Tuttavia, il rapporto dell’USITC ha indicato che il governo degli Stati Uniti non desidera diventare membro del COI per “motivi politici e finanziari”. Ha precisato che questa informazione proviene da funzionari del Dipartimento di Stato e del Dipartimento dell’Agricoltura degli Stati Uniti.

"Una questione riguarda gli standard sviluppati dall'IOC per la classificazione dell'olio d'oliva. Gli Stati Uniti ritengono che tali standard non siano rappresentativi dell'intera produzione mondiale di olio d'oliva a causa della struttura di voto ponderato dell'IOC, che, secondo i funzionari del governo statunitense, impedisce all'IOC di essere attualmente riconosciuto come organismo di normazione dall'Organizzazione mondiale del commercio (OMC)", ha riferito l'USITC.

“La posizione degli Stati Uniti sull’adesione al COI è anche legata alla più ampia politica del governo statunitense in materia di adesione degli Stati Uniti alle organizzazioni internazionali sui prodotti di base.”

"Secondo i funzionari del governo statunitense, il governo degli Stati Uniti vorrebbe limitare l'adesione degli Stati Uniti a tali gruppi; infatti, la tendenza nell'ultimo decennio è stata quella di un ritiro del governo statunitense da essi", ha affermato.

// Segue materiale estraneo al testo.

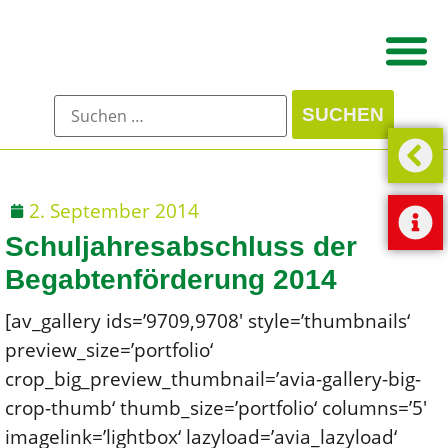
2. September 2014
Schuljahresabschluss der
Begabtenförderung 2014
[av_gallery ids=’9709,9708′ style=’thumbnails‘
preview_size=’portfolio‘
crop_big_preview_thumbnail=’avia-gallery-big-
crop-thumb‘ thumb_size=’portfolio‘ columns=’5′
imagelink=’lightbox‘ lazyload=’avia_lazyload‘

Separatamente, il rapporto dell’USITC ha indicato che l’IOC assegna 1.000 quote di partecipazione tra i suoi membri in base alla loro produzione media di olio d’oliva e alle esportazioni degli ultimi sei anni. L’UE detiene attualmente 684 quote e, poiché gli Stati Uniti sono un piccolo produttore, probabilmente riceverebbero le 5 quote minime se diventassero membri dell’IOC.

Gli Stati Uniti hanno tuttavia lo status di osservatori presso il COI, il che consente loro di seguire i lavori tecnici dei comitati del COI.

L'IOC ha dichiarato nel suo comunicato di essere «un'istituzione intergovernativa neutrale che ha sempre prestato attenzione alle esigenze di tutti i paesi, siano essi membri o non membri, produttori o consumatori».